- [Required action] Search the records for the string "Testfunktionenraum" and report how many lines contain it, with nothing else.

Segment Start: Data in this exercise

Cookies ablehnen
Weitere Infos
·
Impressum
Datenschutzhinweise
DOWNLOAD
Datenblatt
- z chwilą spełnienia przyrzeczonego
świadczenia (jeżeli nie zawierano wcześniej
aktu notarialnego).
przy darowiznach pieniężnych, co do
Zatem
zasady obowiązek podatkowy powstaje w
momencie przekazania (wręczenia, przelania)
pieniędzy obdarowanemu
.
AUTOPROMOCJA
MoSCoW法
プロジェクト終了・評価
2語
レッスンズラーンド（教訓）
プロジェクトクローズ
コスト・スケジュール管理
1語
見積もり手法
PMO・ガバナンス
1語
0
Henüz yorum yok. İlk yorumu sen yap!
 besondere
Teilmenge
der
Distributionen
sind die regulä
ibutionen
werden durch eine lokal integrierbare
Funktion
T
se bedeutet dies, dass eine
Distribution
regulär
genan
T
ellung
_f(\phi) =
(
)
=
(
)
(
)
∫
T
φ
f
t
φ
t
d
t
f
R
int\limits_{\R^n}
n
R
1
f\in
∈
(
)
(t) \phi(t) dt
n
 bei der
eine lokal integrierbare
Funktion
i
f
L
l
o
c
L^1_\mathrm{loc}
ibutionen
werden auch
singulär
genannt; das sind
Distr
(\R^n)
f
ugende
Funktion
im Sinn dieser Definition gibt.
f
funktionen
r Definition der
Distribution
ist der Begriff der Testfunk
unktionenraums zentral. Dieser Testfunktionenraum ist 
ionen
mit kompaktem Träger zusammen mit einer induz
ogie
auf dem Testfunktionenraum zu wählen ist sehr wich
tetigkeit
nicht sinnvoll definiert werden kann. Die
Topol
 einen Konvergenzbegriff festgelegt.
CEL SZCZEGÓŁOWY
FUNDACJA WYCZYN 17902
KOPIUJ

Segment End: Data in this exercise

- [Answer to this problem] 2